There are four main research thrust areas in ARDOR Lab: computational reactor physics, multiphysics modeling and simulation capabilities, advanced reactor design and fuel cycle analysis, and machine learning for reactor operation and maintenance.

Computational Reactor Physics

Our innovation lies in the integration of high-fidelity codes that aim to reproduce the physics at its maximum and fast-running low-fidelity codes that are suitable for routine safety calculations. The simulation capabilities that we produce satisfy the current nuclear industry needs and performance requirements.

Selected Research Projects

Multiphysics Modeling and Simulation Capabilities

Our goal is to develop multiphysics predictive capabilities to capture the interactions between different physics phenomena at various scales in nuclear power plants (NPPs).

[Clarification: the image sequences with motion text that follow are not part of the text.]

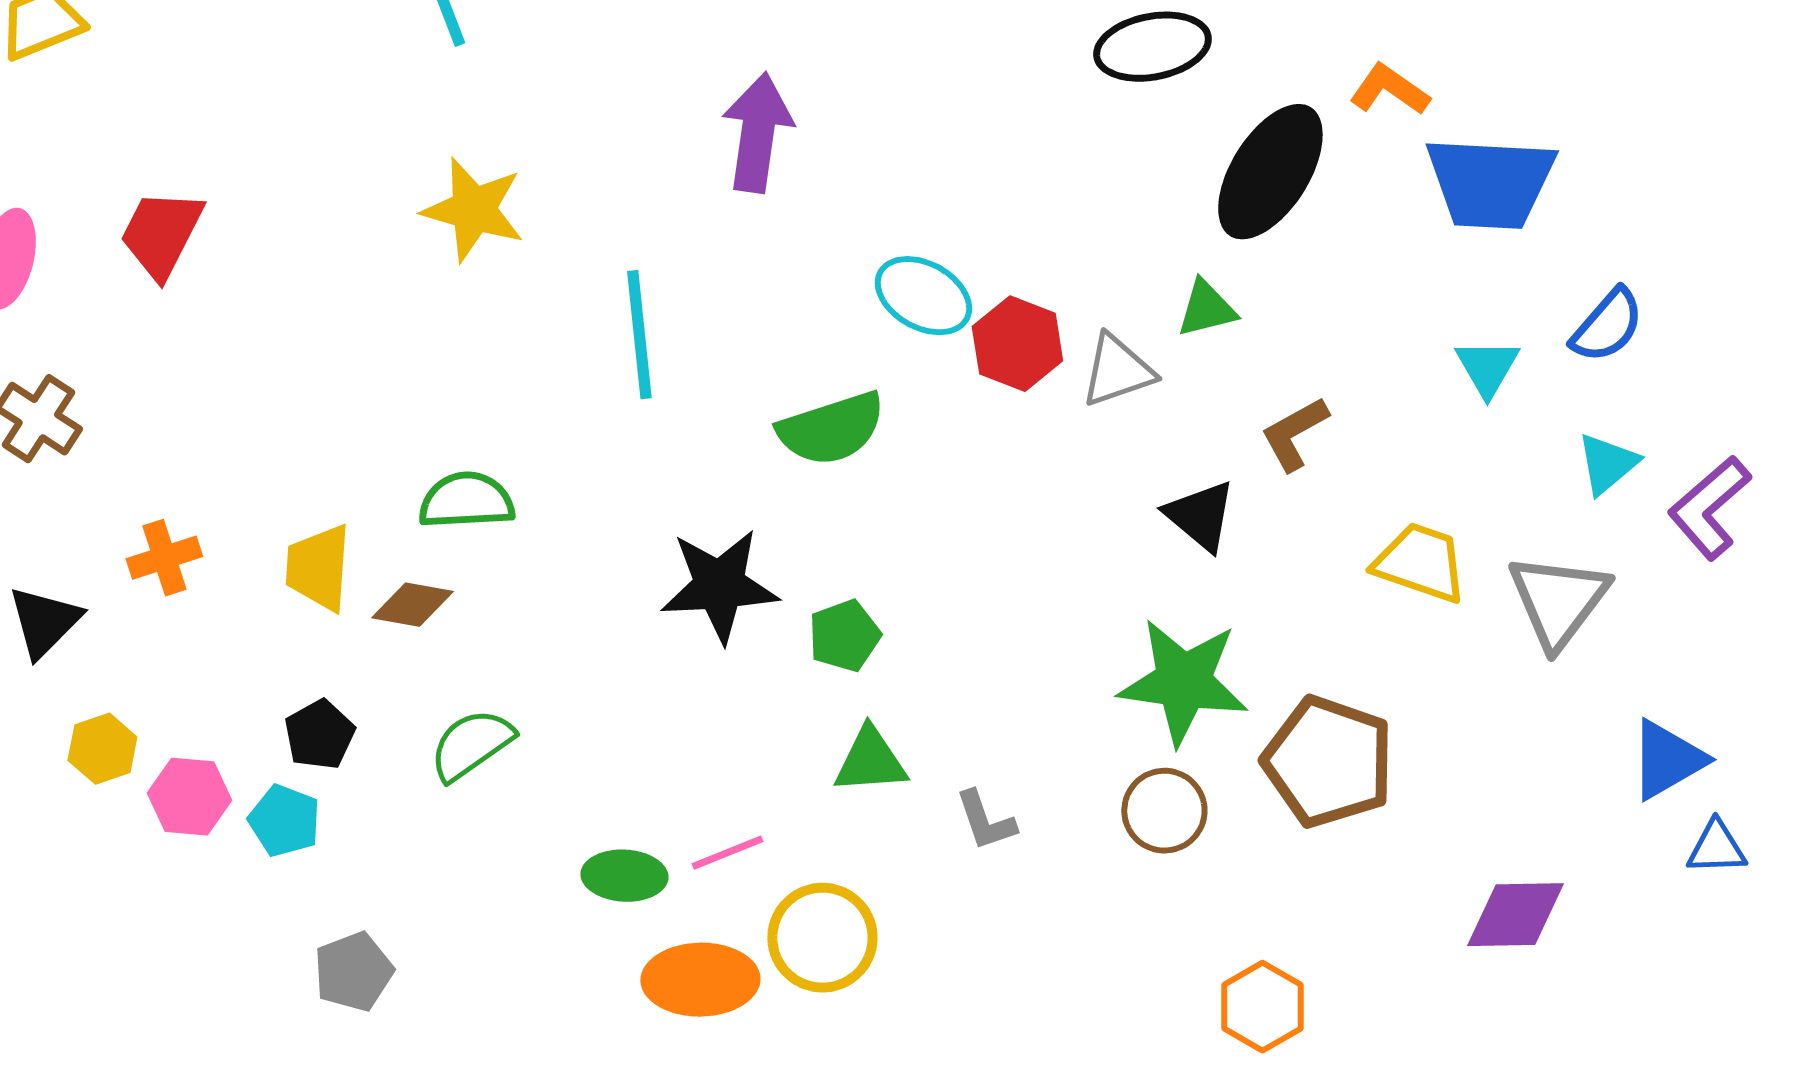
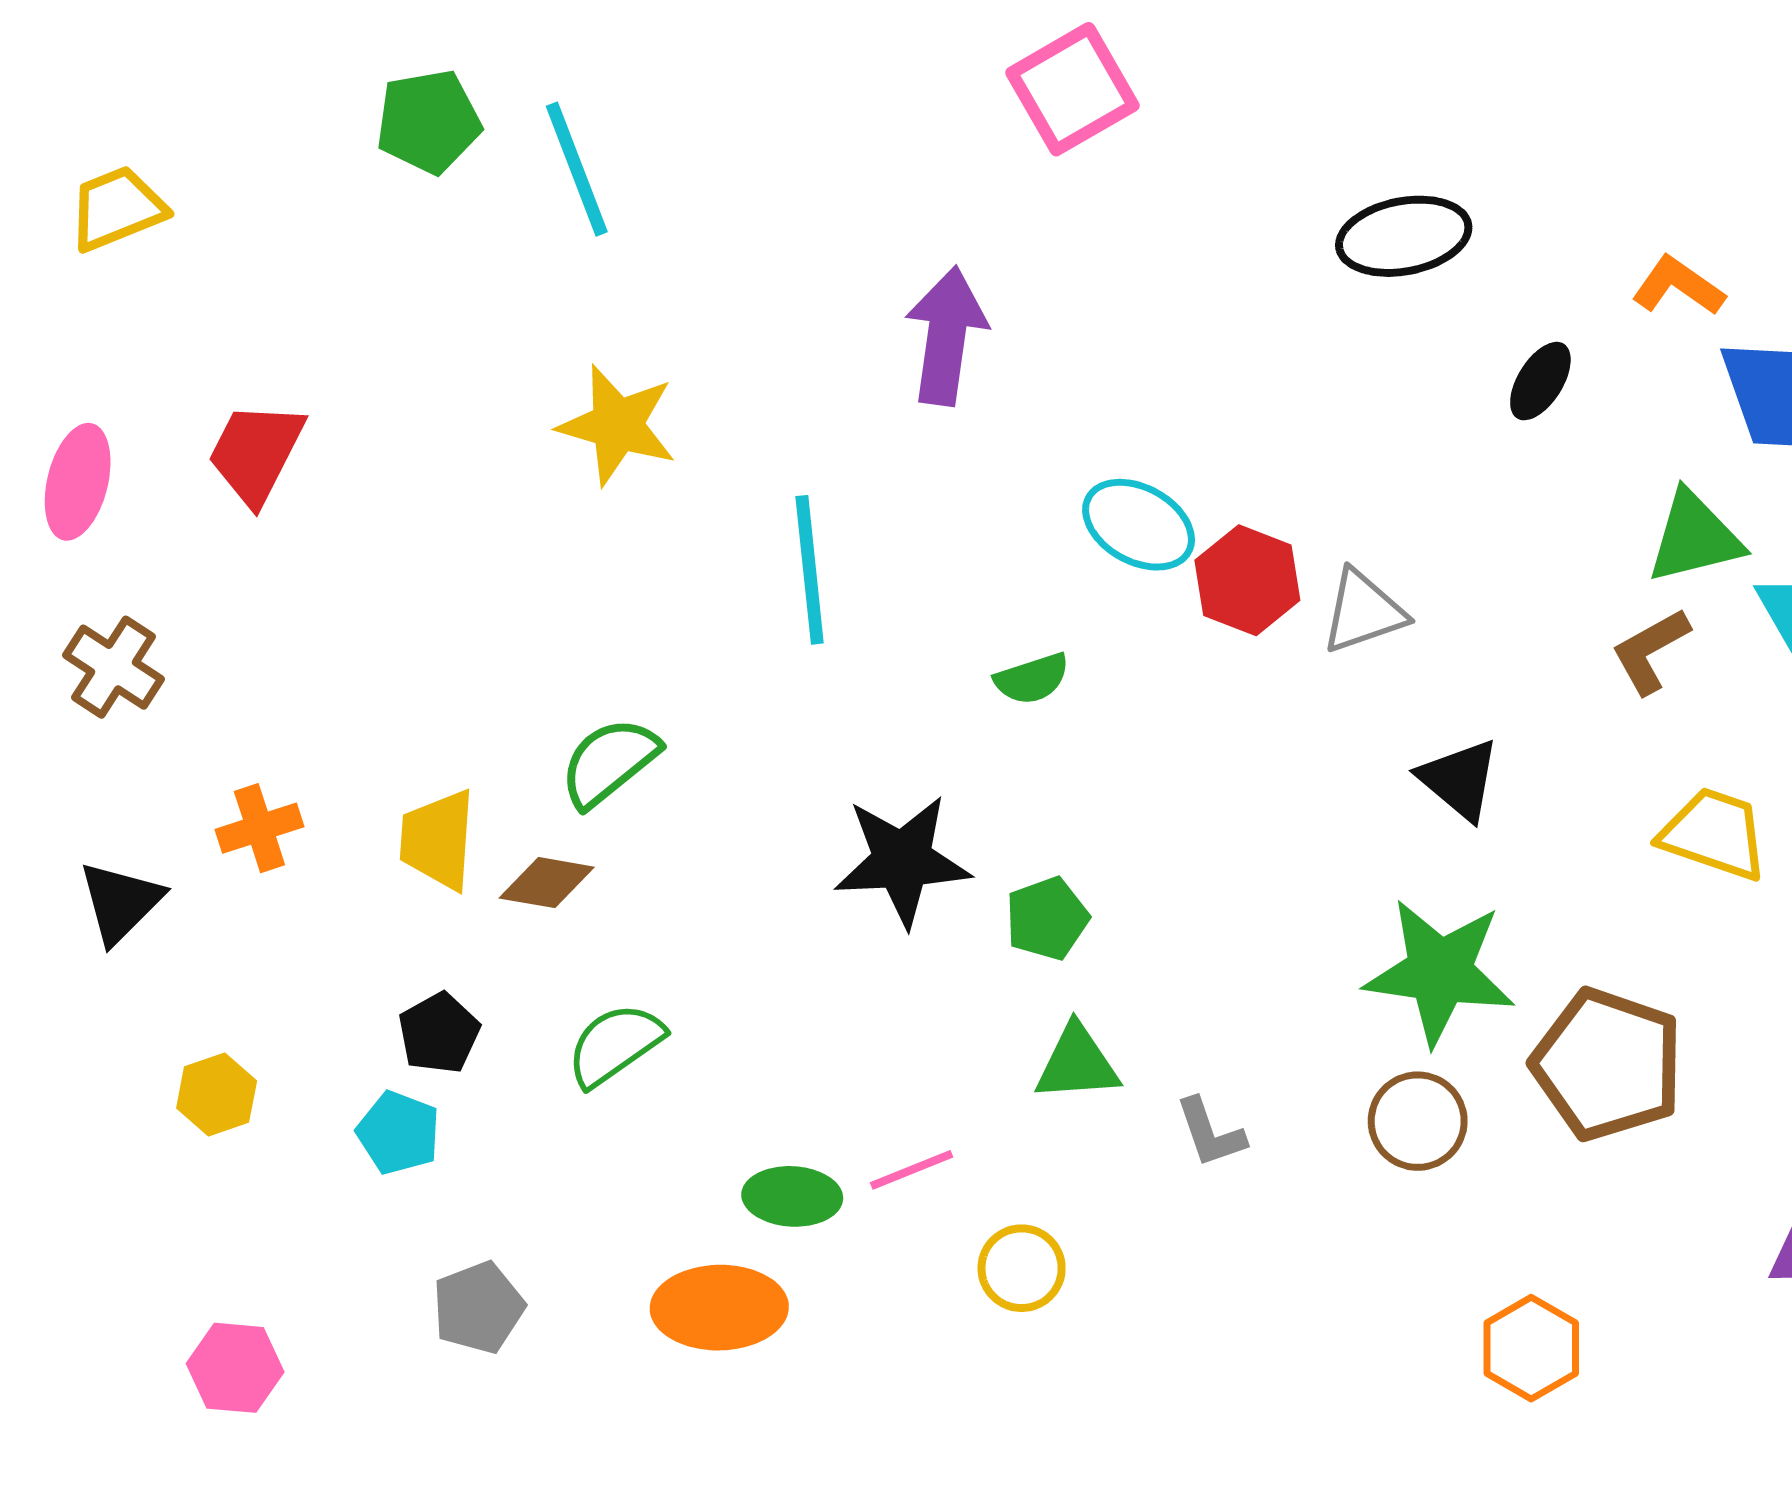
black ellipse: (1270, 172) -> (1540, 381), size x0.5
green triangle: (1206, 309) -> (1694, 537), moved, size x1.4
green semicircle: (831, 429) -> (1032, 679), size x0.6
brown L-shape: (1294, 434) -> (1650, 651), moved
green semicircle: (466, 501) -> (609, 762), turned -36
yellow hexagon: (102, 749) -> (217, 1094), moved
pink hexagon: (189, 797) -> (235, 1368), moved
yellow circle: (822, 938) -> (1022, 1268), size x0.7
orange ellipse: (700, 980) -> (719, 1308), moved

The research focuses on establishing tight, flexible, and massively parallelized coupling mechanism oriented towards high-fidelity reactor physics and thermal-hydraulics codes.

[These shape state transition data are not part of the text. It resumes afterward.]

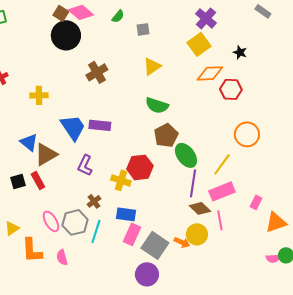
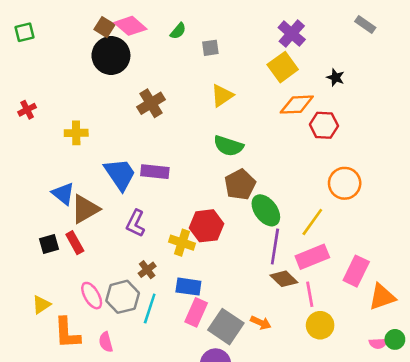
pink rectangle: (256, 202) -> (356, 271), size x1.6
yellow circle: (197, 234) -> (320, 325), moved

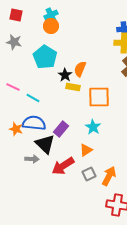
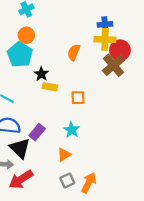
orange circle: (51, 26) -> (26, 35), moved
orange semicircle: (80, 69) -> (74, 52), moved
orange square: (99, 97) -> (78, 98), size x0.6
red arrow: (63, 166) -> (21, 179), moved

Selected Research Projects

Advanced Reactor (AR) Design and Fuel Cycle Analysis

The economic and safety benefits offered by ARs cannot be fully realized until its performance is coupled with appropriate waste management and/or spent fuel reprocessing and recycling strategies. The reactor performance largely depends on their specific core and system design, which presents a large, non-linear variable space and thus infeasible to find optimal solution through brute-force or manual design methods. We aim to produce “smart” designs of ARs by leveraging optimization theory, sensitivity and uncertainty (S/U) analysis, and multiphysics M&S capability.

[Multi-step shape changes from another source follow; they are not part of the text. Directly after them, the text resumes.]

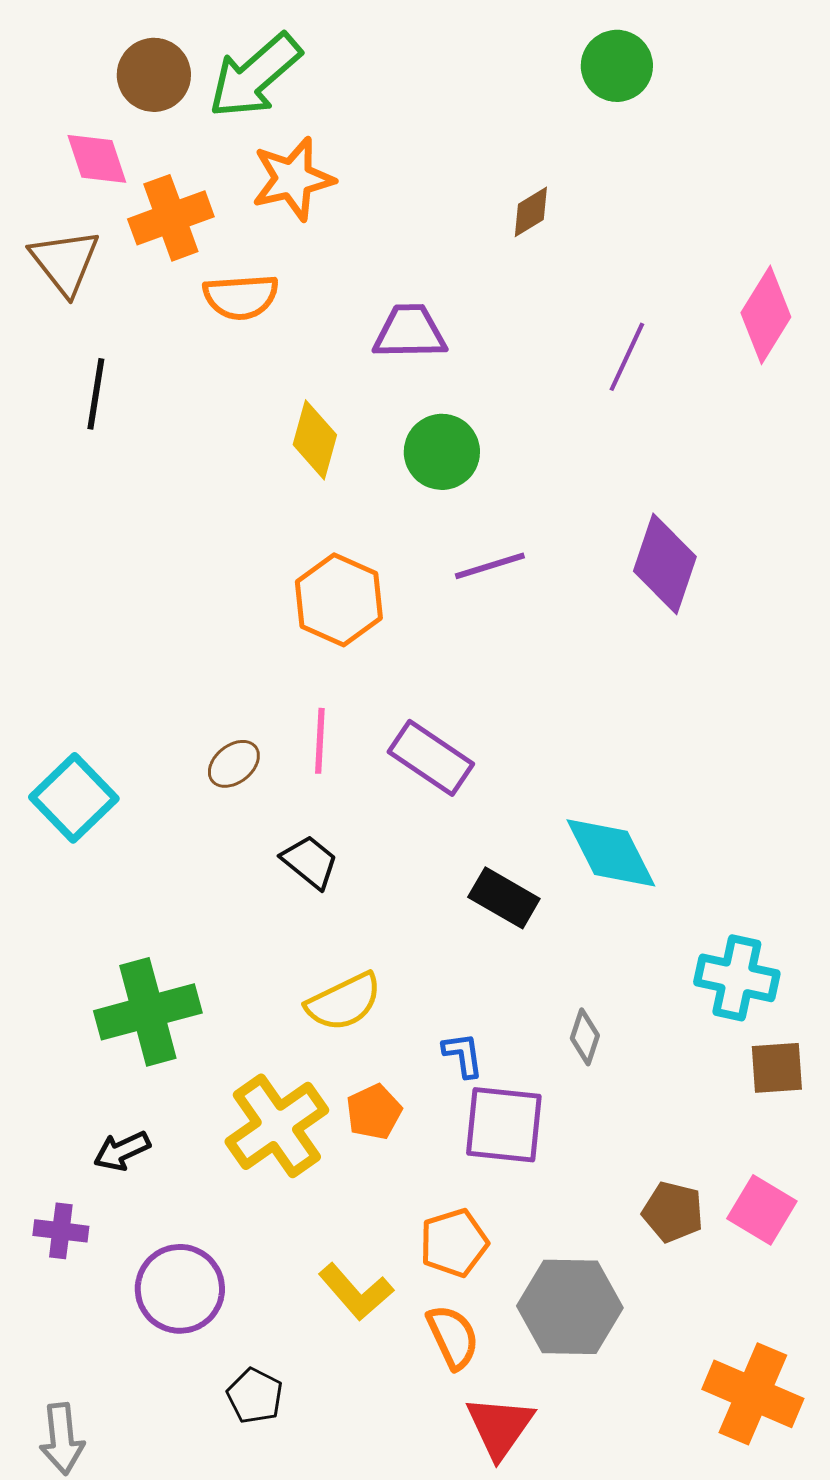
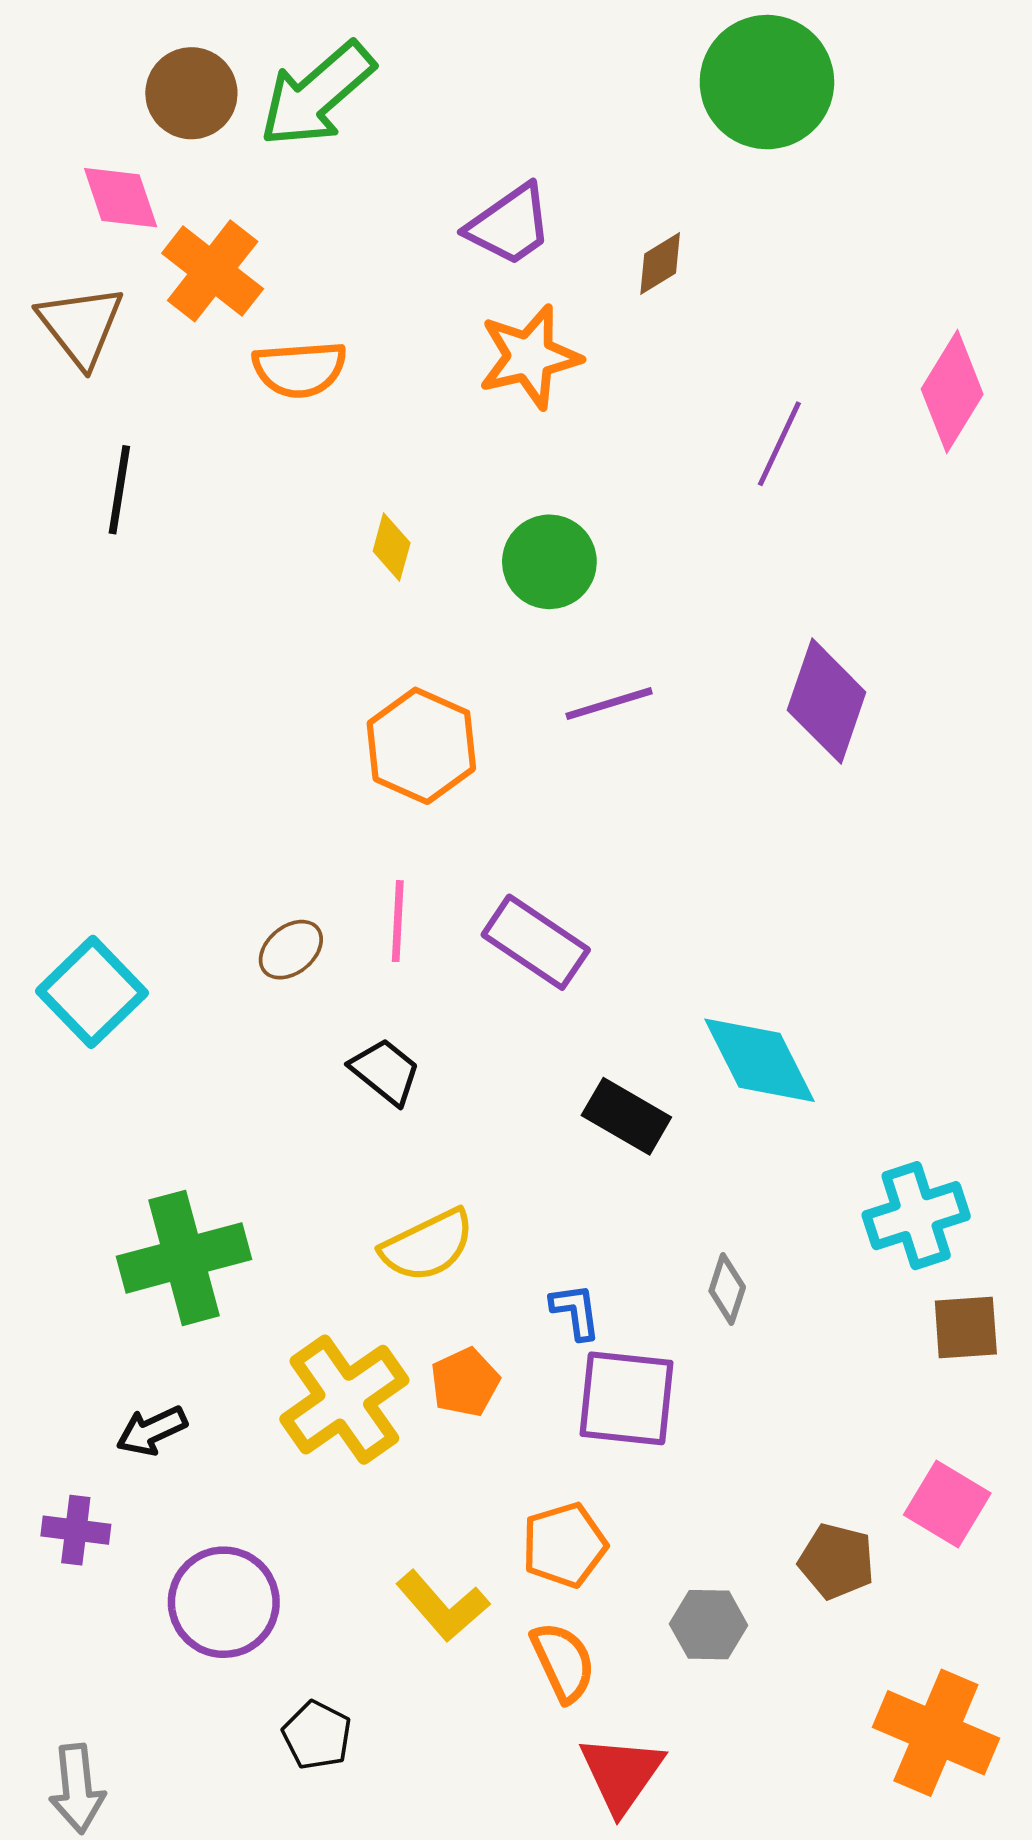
green circle: (617, 66) -> (767, 82), size x1.5
orange star: (293, 179) -> (530, 357), moved
orange cross: (171, 218) -> (213, 271), turned -32
purple trapezoid: (410, 332) -> (510, 225), moved, turned 146
yellow diamond: (315, 440) -> (392, 547), size x0.7
cyan cross: (737, 978) -> (916, 1216), turned -30
brown pentagon: (673, 1212) -> (837, 1561), moved
gray hexagon: (570, 1307) -> (709, 1625), size x0.6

Selected Research Projects

Artificial Intelligence (AI) and Machine Learning (ML) in Nuclear Engineering

We have been actively incorporating AI/ML to solve challenging real-world nuclear engineering problems. In a high-profile ARPA-E project, advanced data analytics are being applied to aggressively reduce the high cost associated with AR operation and maintenance (O&M) by continuously detecting and characterizing anomalies in O&M and planning for corrective actions based on the outcome of the prognostic procedure. At the heart of the predictive maintenance (PdM) framework lies the deep Bayesian Neural Network (BNN), which can learn from real-time equipment monitoring data and make predictions of the remaining useful life (RUL) and its uncertainty. High-fidelity neural network surrogate models were developed and tested to precisely control the distribution of the crud deposition in the LWR through coupling with optimization algorithms.